From the original concept in 1820 to the laying of the cornerstone in 1859 to its dedication in 1889, it was nearly three-quarters of a century in the making, and contains in simple imagery the great wisdom of the founding era. The components of this significant yet unknown monument teach us how we can preserve America as a shining city upon a hill, an example of liberty to the world.

The monument is composed of numerous statues; the most prominent is Faith, standing with one hand pointed to the heavens and the other holding a Bible. At the base of the pedestal where Faith stands are four seated statues representing Morality, Law, Education, and Liberty. Flanking these allegorical figures are smaller engravings representing more components of the template of liberty.

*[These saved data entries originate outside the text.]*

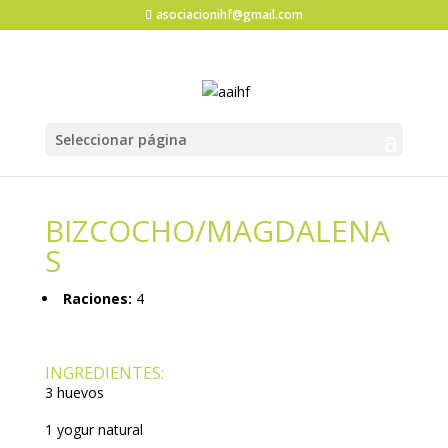
asociacionihf@gmail.com
Seleccionar página
BIZCOCHO/MAGDALENA
S
Raciones:
4
INGREDIENTES:
3 huevos
1 yogur natural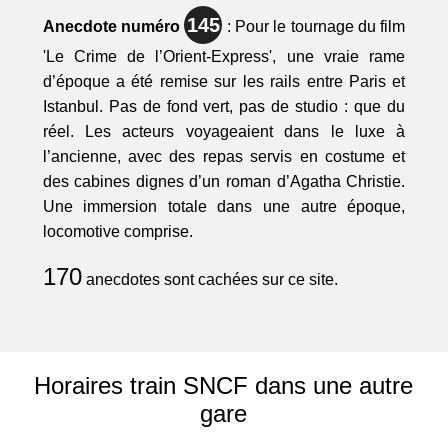
145
Anecdote numéro
: Pour le tournage du film
'Le Crime de l’Orient-Express', une vraie rame
d’époque a été remise sur les rails entre Paris et
Istanbul. Pas de fond vert, pas de studio : que du
réel. Les acteurs voyageaient dans le luxe à
l’ancienne, avec des repas servis en costume et
des cabines dignes d’un roman d’Agatha Christie.
Une immersion totale dans une autre époque,
locomotive comprise.
170
anecdotes sont cachées sur ce site.
Horaires train SNCF dans une autre
gare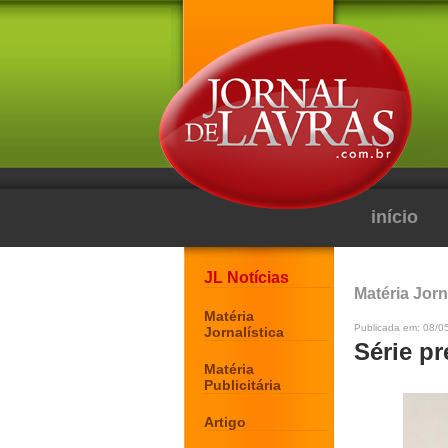
início
JL Notícias
Matéria Jorn
Matéria
Publicada em: 08/0
Jornalística
Série p
Matéria
Publicitária
Artigo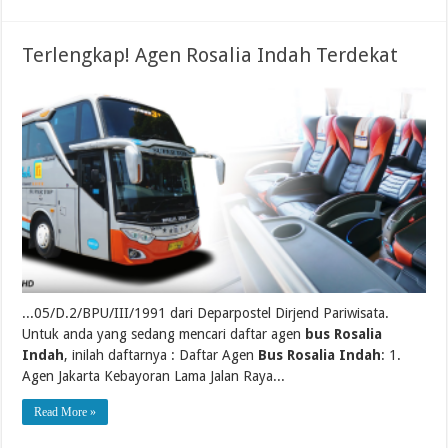
Terlengkap! Agen Rosalia Indah Terdekat
...05/D.2/BPU/III/1991 dari Deparpostel Dirjend Pariwisata.
Untuk anda yang sedang mencari daftar agen
bus Rosalia
Indah
, inilah daftarnya : Daftar Agen
Bus Rosalia Indah
: 1.
Agen Jakarta Kebayoran Lama Jalan Raya...
Read More »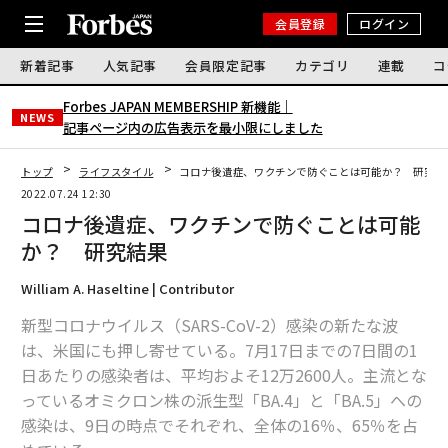
会員登録
ログイン
新着記事
人気記事
会員限定記事
カテゴリ
連載
コ
Forbes JAPAN MEMBERSHIP 新機能｜
NEWS
記事ページ内の広告表示を最小限にしました
トップ
ライフスタイル
コロナ後遺症、ワクチンで防ぐことは可能か？ 研究結
2022.07.24 12:30
コロナ後遺症、ワクチンで防ぐことは可能
か？ 研究結果
William A. Haseltine | Contributor
新型コロナウイルス（SARS-CoV-2）感染の新たな波
は、米国にも押し寄せている。7月17日までの7日間の1
日あたりの感染者は、平均およそ12万2600人。主流とな
っているオミクロン株の派生型「BA.4」と「BA.5」への
感染は、9日の時点でそれぞれ、全体の16％、65％を占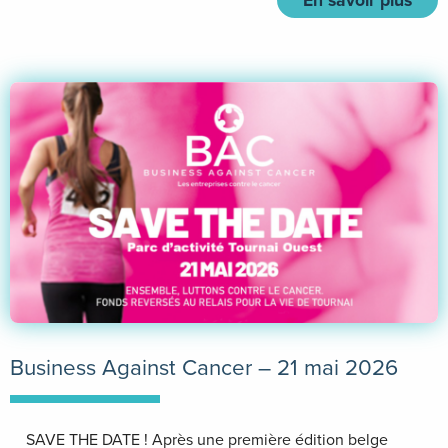
Business Against Cancer – 21 mai 2026
SAVE THE DATE ! Après une première édition belge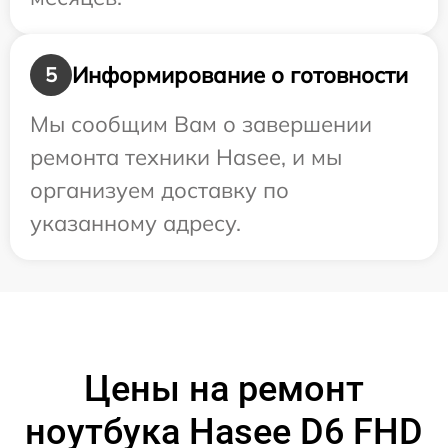
Информирование о готовности
5
Мы сообщим Вам о завершении
ремонта техники Hasee, и мы
организуем доставку по
указанному адресу.
Цены на ремонт
ноутбука Hasee D6 FHD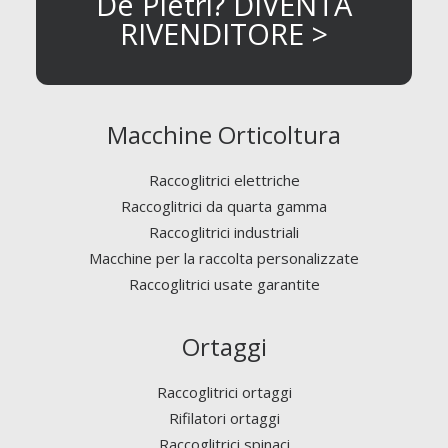
De Pietri? DIVENTA
RIVENDITORE >
Macchine Orticoltura
Raccoglitrici elettriche
Raccoglitrici da quarta gamma
Raccoglitrici industriali
Macchine per la raccolta personalizzate
Raccoglitrici usate garantite
Ortaggi
Raccoglitrici ortaggi
Rifilatori ortaggi
Raccoglitrici spinaci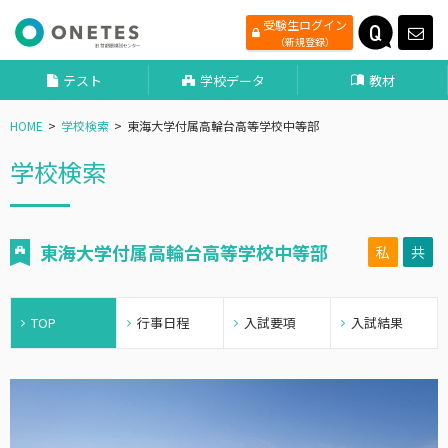
受験生ログイン
（新規登録）
テスト
学校データ
教材
HOME
学校検索
東海大学付属高輪台高等学校中等部
学校検索
東海大学付属高輪台高等学校中等部
私
共
TOP
行事日程
入試要項
入試結果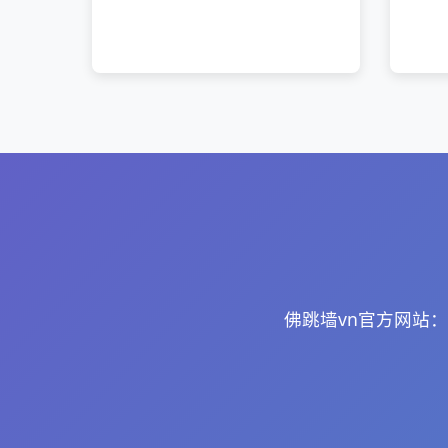
佛跳墙vn官方网站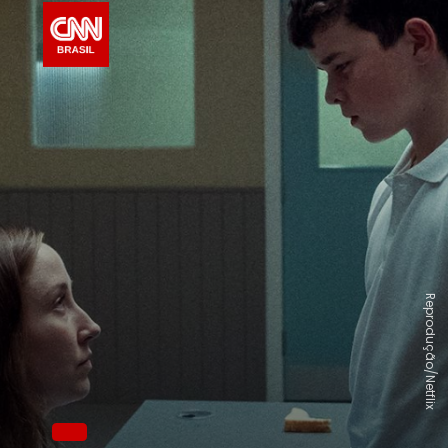
Reprodução/Netflix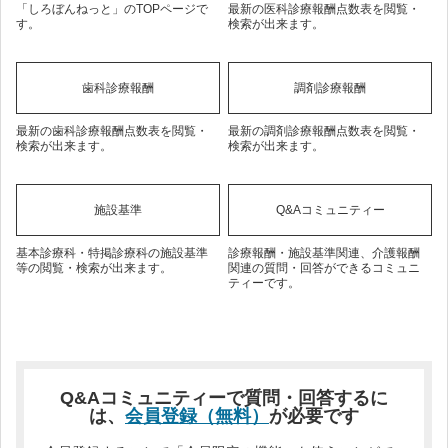
「しろぼんねっと」のTOPページで
最新の医科診療報酬点数表を閲覧・
す。
検索が出来ます。
歯科診療報酬
調剤診療報酬
最新の歯科診療報酬点数表を閲覧・
最新の調剤診療報酬点数表を閲覧・
検索が出来ます。
検索が出来ます。
施設基準
Q&Aコミュニティー
基本診療科・特掲診療科の施設基準
診療報酬・施設基準関連、介護報酬
等の閲覧・検索が出来ます。
関連の質問・回答ができるコミュニ
ティーです。
Q&Aコミュニティーで質問・回答するに
は、
会員登録（無料）
が必要です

One of the numerous engravings on the monument contains a quote from Governor William Bradford’s Of Plymouth Plantation, and depicts well why these people have been called the “parents of our republic.”

Thus out of small beginnings greater things have been produced by His hand that made all things of nothing and gives being to all things that are; and as one small candle may light a thousand, so the light here kindled hath shone unto many, yea in some sort to our whole nation; let the glorious name of Jehovah have all praise.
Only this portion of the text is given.